20. Prawda

202 15 2
                                    

Leżałam na łóżku, otoczona stosami książek, próbując skupić uwagę tylko i wyłącznie na treści w nich zawartych. Była już prawie połowa grudnia, a mi został niecały tydzień do egzaminów. Zdecydowanie musiałam przyspieszyć z nauką, bo jak tak dalej pójdzie, to żadnego przedmiotu nie zaliczę. Pocieszała mnie jedynie myśl, że od razu po egzaminach razem z moimi przyjaciółmi mieliśmy lecieć do Teksasu na święta. Liam, Gaja, Bryce i Xavier bardzo cieszyli się na powrót, bo ostatni raz swoją rodzine widzieli prawie rok temu. Przez studia nie mają czasu na to, aby przylatywać do Dallas, naszego rodzinnego miasta.

Czytałam właśnie po raz setny to, jak przebiega miesiączka u kobiety. Z jednej strony wydaje się, że to bardzo łatwe zagadnienie i powinnam to wiedzieć, bo w końcu sama jestem kobietą, ale nie, tak nie było. Te wszystkie procesy zachodzące w naszym organizmie są bardzo skomplikowane i pominięcie jednego szczegółu już zabiera nam maksymalną ilość punktów na egzaminie, dlatego musiałam mieć tą wiedzę w jednym palcu.

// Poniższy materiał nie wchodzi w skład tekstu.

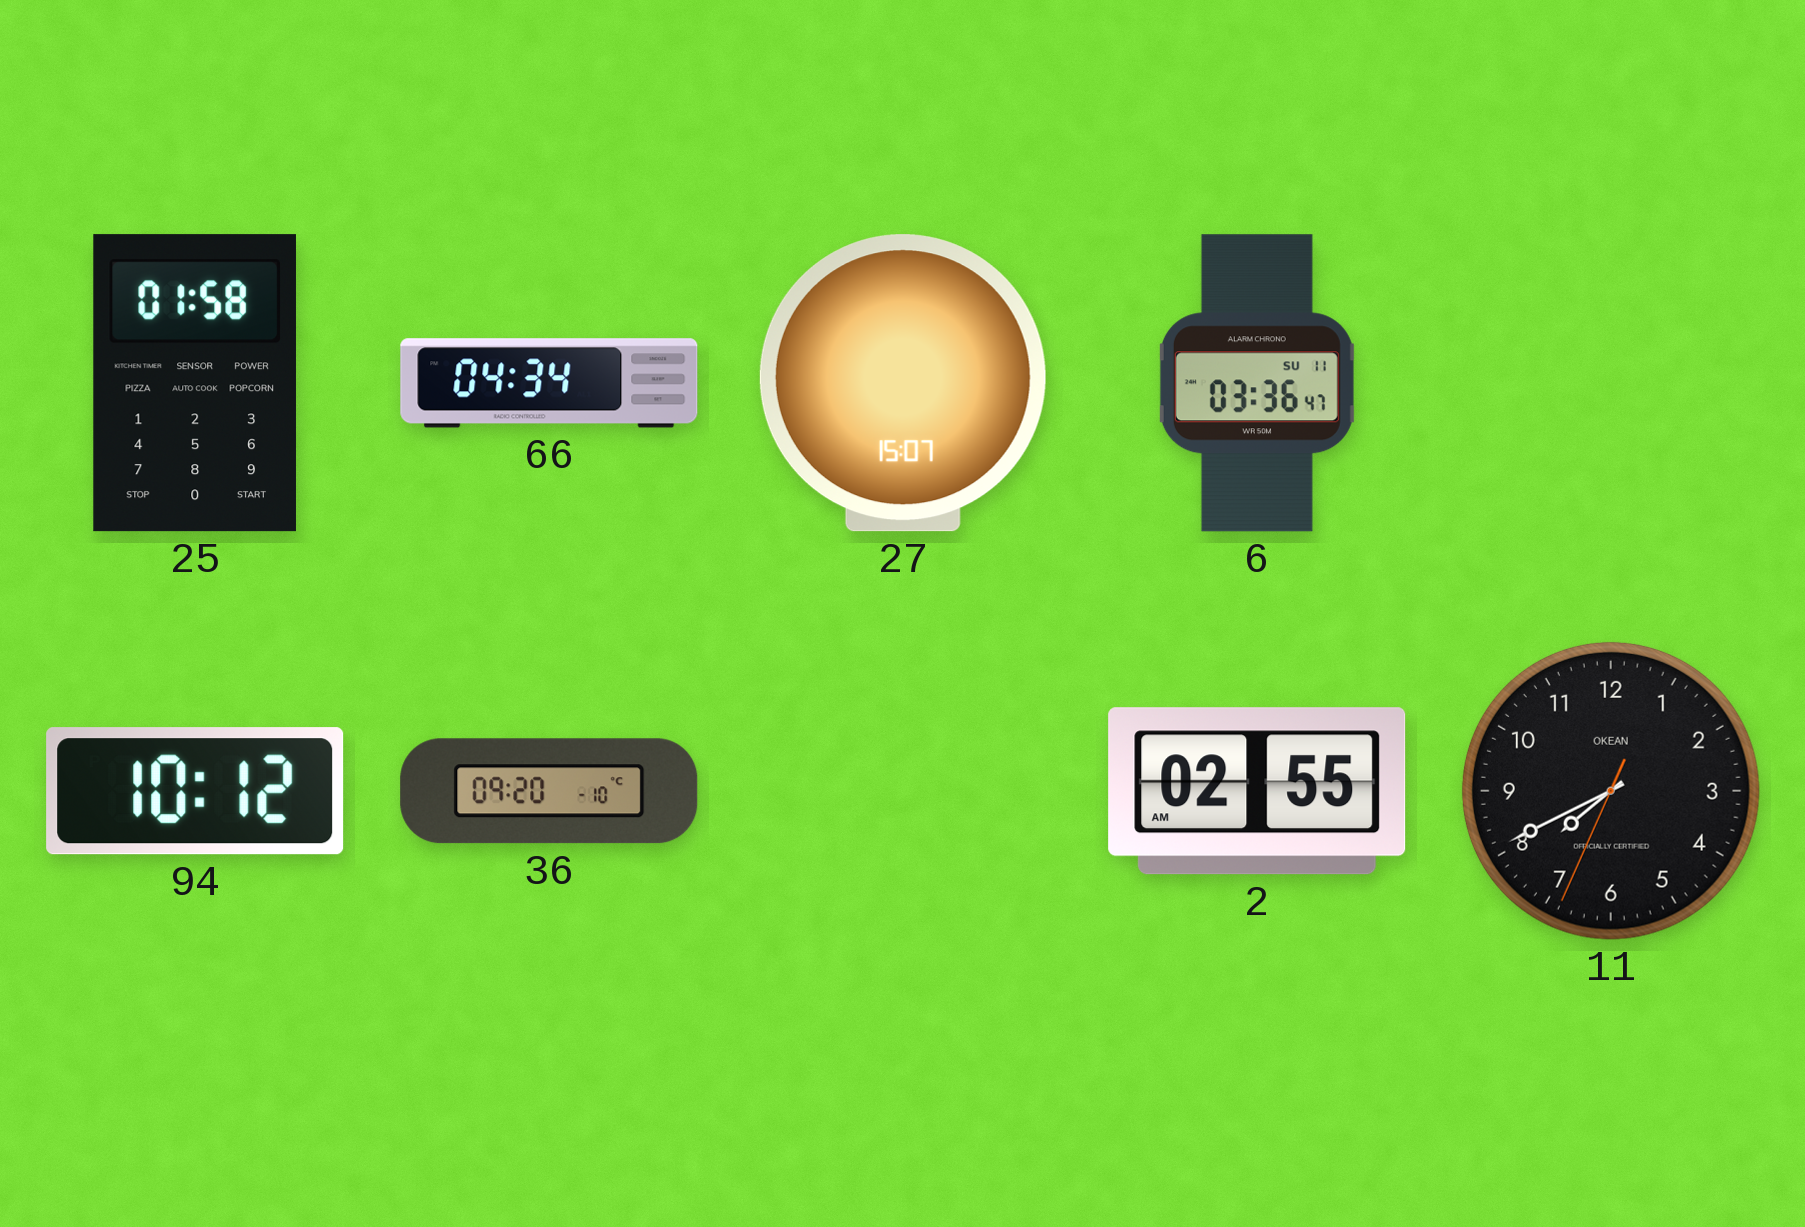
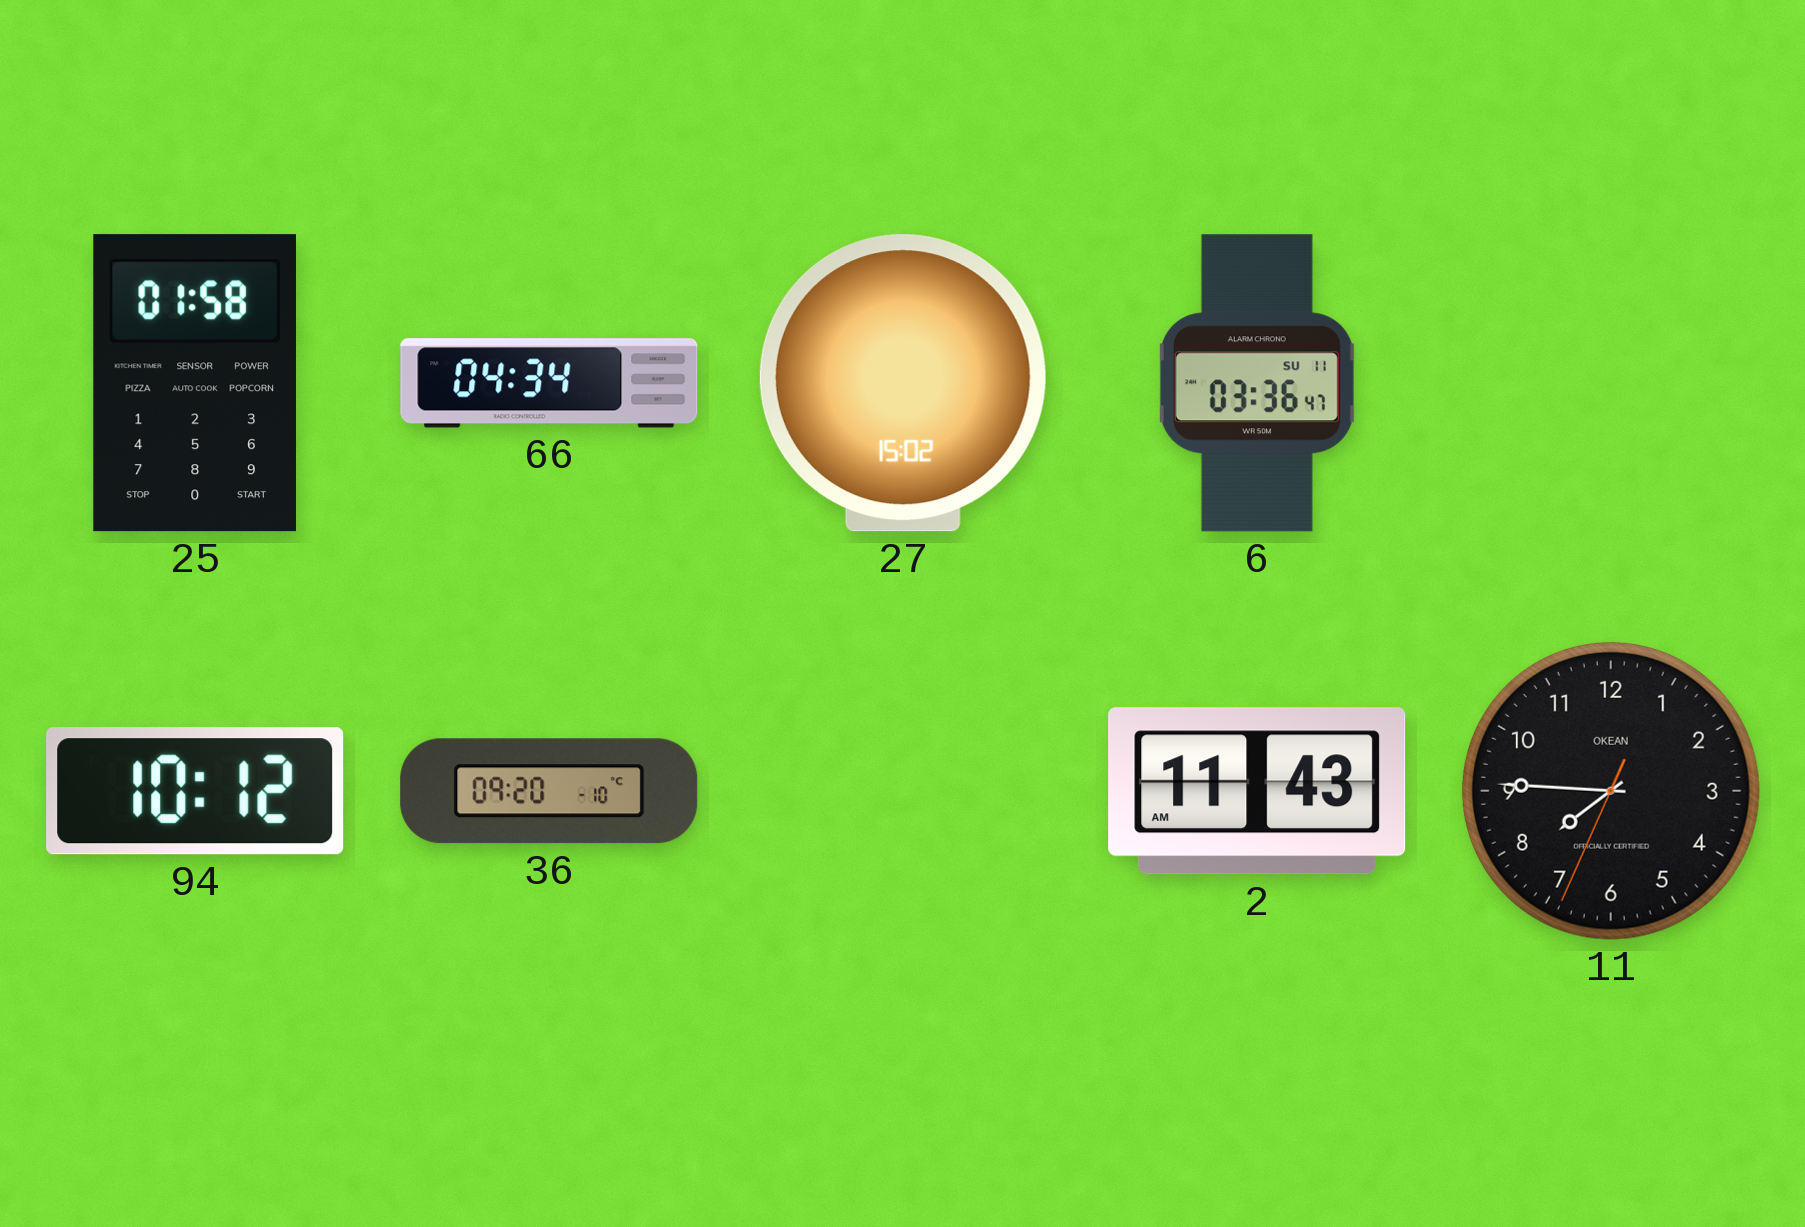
27: 15:07 -> 15:02
2: 02:55 -> 11:43
11: 7:40 -> 7:45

Ktoś zapukał do moich drzwi, a następnie wszedł, nie czekając na słowo proszę. W progu pokoju pojawiła się Gaja. Bardzo dawno z nią nie rozmawiałam. Obydwie miałyśmy dużo nauki, a dodatkowo miałam wrażenie, że przyjaciółka celowo mnie unika odkąd dowiedziała się o tym, że spałam z jej chłopakiem. Weszła do pomieszczenia i usiadła obok mnie na łóżku. Z jej twarzy mogłam wyczytać wiele emocji i żadną z nich nie była złość.

Jej oczy były bardzo czerwone, co wskazywało na to, że płakała i to chyba dosyć mocno. Coś definitywnie było nie tak.

- Co się stało? – spytałam zatroskanym głosem, a wtedy po policzkach Gai ponownie poleciał strumień łez. Ona nie płakała, tylko wyła z rozpaczy. Rozpadała się przede mną na kawałki, a ja nie wiedziałam jaka jest tego przyczyna. Przybliżyłam się do niej i zamknęłam w szczelnym uścisku. Głaskałam jej głowę i próbowałam wpłynąć na to, aby chociaż trochę się uspokoiła. Cała drżała i dławiła się własnymi łzami.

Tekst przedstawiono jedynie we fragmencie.